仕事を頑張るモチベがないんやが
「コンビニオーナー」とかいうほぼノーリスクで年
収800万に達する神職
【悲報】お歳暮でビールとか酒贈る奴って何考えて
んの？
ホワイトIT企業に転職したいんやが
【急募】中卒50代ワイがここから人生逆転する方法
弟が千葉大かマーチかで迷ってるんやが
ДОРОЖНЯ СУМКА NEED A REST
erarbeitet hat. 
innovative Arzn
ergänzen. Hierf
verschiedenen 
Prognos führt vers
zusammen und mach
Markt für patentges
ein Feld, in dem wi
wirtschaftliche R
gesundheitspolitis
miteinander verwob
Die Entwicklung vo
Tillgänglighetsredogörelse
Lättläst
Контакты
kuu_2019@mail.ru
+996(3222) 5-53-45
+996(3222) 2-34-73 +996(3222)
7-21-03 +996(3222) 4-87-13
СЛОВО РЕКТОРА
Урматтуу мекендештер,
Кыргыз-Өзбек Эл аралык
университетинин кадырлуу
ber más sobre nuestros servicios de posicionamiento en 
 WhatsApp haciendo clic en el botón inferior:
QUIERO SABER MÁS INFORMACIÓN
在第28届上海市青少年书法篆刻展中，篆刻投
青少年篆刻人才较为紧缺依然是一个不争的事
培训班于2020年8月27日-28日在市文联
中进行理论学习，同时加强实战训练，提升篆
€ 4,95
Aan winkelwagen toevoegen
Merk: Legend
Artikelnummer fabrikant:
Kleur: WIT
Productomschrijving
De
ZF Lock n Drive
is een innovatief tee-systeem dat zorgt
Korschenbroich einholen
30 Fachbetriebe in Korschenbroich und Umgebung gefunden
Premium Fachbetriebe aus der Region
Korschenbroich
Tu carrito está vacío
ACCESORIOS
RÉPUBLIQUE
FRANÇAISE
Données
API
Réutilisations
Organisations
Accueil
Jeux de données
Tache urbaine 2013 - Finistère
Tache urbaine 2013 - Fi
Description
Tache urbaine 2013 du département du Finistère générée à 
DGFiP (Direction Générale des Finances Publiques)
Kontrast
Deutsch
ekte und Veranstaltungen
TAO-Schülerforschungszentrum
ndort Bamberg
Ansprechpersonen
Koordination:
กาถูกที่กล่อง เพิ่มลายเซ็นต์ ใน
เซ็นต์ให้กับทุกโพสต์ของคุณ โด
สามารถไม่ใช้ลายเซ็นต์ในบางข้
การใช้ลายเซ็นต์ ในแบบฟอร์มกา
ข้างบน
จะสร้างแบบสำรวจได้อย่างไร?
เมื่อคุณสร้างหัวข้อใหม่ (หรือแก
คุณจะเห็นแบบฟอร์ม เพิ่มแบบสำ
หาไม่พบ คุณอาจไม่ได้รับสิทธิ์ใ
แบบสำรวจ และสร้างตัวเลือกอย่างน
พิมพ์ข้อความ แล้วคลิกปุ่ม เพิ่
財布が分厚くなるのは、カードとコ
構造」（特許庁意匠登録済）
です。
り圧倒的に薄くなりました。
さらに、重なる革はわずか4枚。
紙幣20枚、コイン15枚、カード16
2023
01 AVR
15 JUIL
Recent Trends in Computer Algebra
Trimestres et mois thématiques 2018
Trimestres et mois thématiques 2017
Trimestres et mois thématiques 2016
···
YOUR OBJECTIVE
Output, exactly and with nothing else, the lines from the line containing "เมื่อคุณสร้างหัวข้อใหม่ (หรือแก" to the end of the entries.

ANSWER TO THE EXERCISE
เมื่อคุณสร้างหัวข้อใหม่ (หรือแก
คุณจะเห็นแบบฟอร์ม เพิ่มแบบสำ
หาไม่พบ คุณอาจไม่ได้รับสิทธิ์ใ
แบบสำรวจ และสร้างตัวเลือกอย่างน
พิมพ์ข้อความ แล้วคลิกปุ่ม เพิ่
財布が分厚くなるのは、カードとコ
構造」（特許庁意匠登録済）
です。
り圧倒的に薄くなりました。
さらに、重なる革はわずか4枚。
紙幣20枚、コイン15枚、カード16
2023
01 AVR
15 JUIL
Recent Trends in Computer Algebra
Trimestres et mois thématiques 2018
Trimestres et mois thématiques 2017
Trimestres et mois thématiques 2016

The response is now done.